Today, the third Monday of September, is Respect for Senior Citizens Day (敬老の日, a national holiday). The Ministry of Health, Labor and Welfare has announced that, in Japan, there are 40,399 people who are over 100 years old, and 85% of them are women as of the 15th of September. This is the first time that the number has topped forty thousand. In addition, women over 65-year-old comprise 25.4% of the entire female population, and men over 65 make up 19.9% of the entire male population.

Japan is well known for the longevity of its people. I've known for some time that we're facing a rapidly aging society, but actually looking at these numbers really brings it home.The statistics are really sort of staggering.

Speaking of which, I often wonder at what age you would be consider a person to be a senior citizen. Going off of the statistics such as one quoted above, it seems that the general consensus is 65. In today's society, people in their 60s (many of them are baby bloomers), seem to be very vigorous - even more active than young people.

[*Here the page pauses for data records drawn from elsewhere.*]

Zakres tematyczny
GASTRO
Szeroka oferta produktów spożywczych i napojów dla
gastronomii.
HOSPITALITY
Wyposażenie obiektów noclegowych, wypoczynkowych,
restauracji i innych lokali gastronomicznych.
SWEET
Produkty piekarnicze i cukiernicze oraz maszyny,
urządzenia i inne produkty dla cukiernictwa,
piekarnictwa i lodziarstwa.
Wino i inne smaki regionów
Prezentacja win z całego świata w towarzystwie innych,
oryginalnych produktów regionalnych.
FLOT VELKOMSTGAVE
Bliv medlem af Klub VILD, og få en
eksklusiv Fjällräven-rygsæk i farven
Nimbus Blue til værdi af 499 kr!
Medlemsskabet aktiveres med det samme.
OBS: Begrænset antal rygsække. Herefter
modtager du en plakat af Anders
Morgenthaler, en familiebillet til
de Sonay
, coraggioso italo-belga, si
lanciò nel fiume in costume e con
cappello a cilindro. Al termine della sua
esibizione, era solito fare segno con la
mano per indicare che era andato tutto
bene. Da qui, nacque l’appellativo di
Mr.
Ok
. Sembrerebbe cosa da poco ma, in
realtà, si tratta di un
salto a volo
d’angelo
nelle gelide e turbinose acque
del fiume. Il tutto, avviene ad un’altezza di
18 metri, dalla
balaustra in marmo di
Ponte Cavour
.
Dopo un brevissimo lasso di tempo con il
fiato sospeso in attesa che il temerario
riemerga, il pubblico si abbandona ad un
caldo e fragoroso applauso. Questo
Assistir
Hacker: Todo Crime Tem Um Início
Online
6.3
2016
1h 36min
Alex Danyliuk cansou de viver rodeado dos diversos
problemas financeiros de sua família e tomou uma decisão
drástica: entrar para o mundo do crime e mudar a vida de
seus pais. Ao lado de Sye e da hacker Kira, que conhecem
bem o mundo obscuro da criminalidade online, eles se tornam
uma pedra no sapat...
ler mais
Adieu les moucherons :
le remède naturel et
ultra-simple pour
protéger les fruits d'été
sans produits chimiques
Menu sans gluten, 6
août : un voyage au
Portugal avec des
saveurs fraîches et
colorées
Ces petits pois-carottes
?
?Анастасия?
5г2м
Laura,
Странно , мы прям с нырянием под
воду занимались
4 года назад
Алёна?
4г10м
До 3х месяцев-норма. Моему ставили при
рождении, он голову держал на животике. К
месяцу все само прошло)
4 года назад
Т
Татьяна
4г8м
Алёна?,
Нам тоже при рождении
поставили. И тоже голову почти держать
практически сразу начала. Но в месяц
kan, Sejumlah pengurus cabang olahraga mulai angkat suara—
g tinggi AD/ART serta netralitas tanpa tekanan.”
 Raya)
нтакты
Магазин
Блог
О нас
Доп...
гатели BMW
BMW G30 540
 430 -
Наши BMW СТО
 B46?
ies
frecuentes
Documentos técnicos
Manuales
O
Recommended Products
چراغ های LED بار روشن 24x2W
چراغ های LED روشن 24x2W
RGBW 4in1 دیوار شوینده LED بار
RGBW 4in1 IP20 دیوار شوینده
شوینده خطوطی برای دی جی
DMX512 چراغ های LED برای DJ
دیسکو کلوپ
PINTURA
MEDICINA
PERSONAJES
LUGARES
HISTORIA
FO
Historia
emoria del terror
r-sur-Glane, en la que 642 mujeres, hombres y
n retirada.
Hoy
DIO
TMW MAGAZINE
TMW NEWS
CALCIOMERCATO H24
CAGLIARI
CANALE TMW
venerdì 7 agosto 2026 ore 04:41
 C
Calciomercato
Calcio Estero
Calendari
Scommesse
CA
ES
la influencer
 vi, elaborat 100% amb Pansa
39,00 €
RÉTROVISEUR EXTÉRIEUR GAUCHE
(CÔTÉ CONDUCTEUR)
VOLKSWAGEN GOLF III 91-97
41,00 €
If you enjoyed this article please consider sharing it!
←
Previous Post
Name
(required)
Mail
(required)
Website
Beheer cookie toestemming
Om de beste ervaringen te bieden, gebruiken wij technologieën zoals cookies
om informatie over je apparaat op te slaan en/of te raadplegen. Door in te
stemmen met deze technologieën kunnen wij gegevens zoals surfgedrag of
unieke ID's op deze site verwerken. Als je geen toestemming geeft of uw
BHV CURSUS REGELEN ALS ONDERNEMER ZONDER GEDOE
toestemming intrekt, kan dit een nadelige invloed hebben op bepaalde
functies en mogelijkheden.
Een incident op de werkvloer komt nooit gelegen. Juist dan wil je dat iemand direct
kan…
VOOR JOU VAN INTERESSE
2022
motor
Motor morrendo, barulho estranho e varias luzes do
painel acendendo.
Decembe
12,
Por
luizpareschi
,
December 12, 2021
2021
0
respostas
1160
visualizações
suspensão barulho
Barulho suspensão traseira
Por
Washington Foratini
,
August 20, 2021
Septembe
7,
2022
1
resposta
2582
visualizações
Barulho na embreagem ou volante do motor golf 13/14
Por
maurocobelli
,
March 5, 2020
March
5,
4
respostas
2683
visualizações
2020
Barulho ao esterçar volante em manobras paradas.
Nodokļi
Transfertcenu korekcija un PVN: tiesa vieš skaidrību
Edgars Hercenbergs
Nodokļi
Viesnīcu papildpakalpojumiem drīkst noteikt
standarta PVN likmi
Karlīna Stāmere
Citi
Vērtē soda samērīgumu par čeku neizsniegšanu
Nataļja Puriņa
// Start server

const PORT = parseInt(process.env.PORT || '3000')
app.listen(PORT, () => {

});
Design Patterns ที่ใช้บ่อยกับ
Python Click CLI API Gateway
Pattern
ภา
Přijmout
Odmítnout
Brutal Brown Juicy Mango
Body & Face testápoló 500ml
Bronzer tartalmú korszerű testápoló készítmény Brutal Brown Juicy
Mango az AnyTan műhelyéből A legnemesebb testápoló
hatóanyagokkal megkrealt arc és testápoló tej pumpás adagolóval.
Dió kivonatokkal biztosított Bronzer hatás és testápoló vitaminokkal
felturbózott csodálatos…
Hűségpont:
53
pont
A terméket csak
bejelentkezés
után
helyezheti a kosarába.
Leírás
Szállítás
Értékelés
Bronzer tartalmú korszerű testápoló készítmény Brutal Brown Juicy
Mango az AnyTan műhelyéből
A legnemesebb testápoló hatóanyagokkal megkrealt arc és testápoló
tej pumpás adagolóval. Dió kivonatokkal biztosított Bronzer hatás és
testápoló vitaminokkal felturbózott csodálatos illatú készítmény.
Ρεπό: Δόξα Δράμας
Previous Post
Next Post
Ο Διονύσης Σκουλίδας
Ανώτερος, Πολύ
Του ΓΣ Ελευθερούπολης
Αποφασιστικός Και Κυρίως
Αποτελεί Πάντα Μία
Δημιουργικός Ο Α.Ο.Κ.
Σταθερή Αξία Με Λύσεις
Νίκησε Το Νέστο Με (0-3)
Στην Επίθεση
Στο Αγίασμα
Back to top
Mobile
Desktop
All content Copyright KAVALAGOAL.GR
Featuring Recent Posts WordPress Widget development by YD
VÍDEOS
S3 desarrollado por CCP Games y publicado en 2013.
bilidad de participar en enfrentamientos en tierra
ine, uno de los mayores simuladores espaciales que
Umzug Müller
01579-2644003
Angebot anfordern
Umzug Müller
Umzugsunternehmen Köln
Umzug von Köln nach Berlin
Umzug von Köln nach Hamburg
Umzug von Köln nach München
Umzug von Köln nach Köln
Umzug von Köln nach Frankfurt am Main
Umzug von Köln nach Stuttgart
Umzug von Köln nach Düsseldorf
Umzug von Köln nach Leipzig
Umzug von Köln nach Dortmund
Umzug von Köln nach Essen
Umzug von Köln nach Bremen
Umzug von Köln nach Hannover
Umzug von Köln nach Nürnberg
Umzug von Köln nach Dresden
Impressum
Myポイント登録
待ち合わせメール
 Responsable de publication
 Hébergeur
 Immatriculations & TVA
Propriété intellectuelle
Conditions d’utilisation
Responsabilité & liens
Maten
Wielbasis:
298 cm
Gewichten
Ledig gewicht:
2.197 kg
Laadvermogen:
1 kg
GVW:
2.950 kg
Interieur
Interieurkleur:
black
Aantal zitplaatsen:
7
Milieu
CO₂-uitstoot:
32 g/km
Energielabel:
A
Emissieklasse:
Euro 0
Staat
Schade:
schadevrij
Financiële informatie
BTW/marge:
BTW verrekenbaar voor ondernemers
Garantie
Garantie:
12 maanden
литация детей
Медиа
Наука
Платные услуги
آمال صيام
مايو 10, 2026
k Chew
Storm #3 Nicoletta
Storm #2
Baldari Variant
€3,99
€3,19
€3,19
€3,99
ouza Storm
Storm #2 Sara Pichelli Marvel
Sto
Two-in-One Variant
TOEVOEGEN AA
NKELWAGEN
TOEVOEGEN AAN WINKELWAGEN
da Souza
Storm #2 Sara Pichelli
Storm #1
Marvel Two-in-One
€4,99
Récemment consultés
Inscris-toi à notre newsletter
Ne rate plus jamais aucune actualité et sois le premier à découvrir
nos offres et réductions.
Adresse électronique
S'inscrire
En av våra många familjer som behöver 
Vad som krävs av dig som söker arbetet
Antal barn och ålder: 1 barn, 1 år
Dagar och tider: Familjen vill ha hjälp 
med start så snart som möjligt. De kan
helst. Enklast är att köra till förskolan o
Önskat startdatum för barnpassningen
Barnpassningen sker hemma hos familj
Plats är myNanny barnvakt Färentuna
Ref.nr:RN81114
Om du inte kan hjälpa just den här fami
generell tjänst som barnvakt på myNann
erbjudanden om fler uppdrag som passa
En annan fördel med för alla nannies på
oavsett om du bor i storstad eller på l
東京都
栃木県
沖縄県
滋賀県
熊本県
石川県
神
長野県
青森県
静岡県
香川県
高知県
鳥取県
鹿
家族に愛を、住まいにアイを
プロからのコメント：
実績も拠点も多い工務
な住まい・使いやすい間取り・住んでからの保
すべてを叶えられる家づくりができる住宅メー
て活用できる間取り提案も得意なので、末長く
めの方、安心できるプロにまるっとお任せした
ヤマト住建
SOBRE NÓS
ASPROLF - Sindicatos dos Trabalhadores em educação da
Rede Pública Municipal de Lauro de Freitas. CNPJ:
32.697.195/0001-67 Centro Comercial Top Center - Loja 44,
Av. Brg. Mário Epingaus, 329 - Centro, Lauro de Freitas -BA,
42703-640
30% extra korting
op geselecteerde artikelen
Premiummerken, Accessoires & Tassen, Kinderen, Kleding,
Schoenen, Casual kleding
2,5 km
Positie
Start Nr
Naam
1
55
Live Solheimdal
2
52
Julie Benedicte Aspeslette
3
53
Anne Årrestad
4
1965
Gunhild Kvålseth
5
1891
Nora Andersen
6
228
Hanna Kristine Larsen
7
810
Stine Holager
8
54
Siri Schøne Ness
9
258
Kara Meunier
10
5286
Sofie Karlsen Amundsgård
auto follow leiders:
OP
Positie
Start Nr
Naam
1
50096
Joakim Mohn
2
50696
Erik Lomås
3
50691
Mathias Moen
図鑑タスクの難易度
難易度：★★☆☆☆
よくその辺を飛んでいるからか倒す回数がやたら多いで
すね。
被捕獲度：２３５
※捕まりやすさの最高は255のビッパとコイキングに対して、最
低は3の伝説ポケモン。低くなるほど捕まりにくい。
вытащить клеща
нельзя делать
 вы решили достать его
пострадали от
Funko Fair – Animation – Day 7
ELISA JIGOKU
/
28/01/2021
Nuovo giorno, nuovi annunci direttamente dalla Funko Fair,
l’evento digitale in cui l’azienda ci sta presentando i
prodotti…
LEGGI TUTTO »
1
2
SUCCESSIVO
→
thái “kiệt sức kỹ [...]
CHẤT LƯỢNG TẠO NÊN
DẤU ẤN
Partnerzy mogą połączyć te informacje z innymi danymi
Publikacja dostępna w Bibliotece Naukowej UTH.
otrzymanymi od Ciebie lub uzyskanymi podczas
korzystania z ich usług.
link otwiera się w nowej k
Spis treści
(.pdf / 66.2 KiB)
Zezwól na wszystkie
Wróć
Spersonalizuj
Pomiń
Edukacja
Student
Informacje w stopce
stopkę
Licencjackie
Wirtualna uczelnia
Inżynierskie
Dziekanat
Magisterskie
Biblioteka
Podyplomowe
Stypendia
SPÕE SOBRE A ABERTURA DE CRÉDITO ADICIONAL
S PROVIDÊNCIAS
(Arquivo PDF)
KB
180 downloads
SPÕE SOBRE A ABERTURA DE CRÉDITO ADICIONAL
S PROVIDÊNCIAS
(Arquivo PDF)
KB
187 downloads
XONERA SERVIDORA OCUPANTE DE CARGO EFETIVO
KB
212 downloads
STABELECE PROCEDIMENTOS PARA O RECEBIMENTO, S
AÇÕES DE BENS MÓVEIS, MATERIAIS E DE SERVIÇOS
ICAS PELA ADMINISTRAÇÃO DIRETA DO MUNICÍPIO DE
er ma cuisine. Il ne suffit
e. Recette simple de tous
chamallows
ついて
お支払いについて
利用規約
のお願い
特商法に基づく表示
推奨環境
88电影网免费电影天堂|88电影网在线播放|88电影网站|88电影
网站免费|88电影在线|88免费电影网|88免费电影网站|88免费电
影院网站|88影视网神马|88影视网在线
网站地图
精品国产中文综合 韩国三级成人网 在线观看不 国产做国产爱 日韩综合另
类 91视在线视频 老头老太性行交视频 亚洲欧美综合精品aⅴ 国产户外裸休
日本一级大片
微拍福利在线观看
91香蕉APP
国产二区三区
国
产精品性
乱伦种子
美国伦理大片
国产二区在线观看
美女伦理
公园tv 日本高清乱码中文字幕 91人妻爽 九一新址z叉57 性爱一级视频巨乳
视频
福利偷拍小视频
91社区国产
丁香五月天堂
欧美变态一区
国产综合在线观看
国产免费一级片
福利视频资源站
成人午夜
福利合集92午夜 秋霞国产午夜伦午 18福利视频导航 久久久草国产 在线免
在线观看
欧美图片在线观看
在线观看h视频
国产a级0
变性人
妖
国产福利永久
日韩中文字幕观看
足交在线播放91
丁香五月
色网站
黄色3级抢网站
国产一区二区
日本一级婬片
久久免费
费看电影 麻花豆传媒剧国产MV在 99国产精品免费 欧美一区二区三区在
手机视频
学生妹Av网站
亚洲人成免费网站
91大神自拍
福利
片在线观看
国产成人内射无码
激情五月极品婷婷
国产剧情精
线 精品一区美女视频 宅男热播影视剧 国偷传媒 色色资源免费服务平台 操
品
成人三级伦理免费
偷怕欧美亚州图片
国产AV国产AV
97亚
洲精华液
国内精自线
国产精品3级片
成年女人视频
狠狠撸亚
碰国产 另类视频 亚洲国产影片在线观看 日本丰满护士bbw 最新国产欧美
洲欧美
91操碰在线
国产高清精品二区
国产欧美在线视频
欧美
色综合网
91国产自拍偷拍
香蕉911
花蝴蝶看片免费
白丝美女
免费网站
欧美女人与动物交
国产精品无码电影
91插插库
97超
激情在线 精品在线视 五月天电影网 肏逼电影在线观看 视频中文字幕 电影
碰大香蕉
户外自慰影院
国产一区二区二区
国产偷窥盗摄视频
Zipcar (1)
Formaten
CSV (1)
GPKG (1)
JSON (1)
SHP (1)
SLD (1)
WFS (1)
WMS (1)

Many of men in their 60s grew up in an age when rolling up one's sleeves and getting down to work was expected. They used to work extremely long hours and contributed the Japan's rapid economic growth in the 1960s and the 1970s. It seems that they have a habit of knuckling down to doing something and getting going on something. Many young men, on the other hand, seem passive. They tend to wait for others to act before taking action themselves, and rely on indications and advice from others. Many women in their 60s seem to enjoy their lives, taking care of their grandchildren or parents. All in all, I don’t really look at them as "senior citizens", as this generation still plays an important role in the society.

When I was doing marketing research at my job, many statistics showed that many people started having serious physical or medical problems that limit their activities when being around 75 years old. Going off of that, I would say a more realistic standard for considering someone a senior citizen would be the 75-year-old mark. Although having said that, there are many people in their early 80s who live on their own and are entirely self-sufficient, enjoying their lives. People who lived through the world wars and tremendously tough times after the wars are really strong and tough.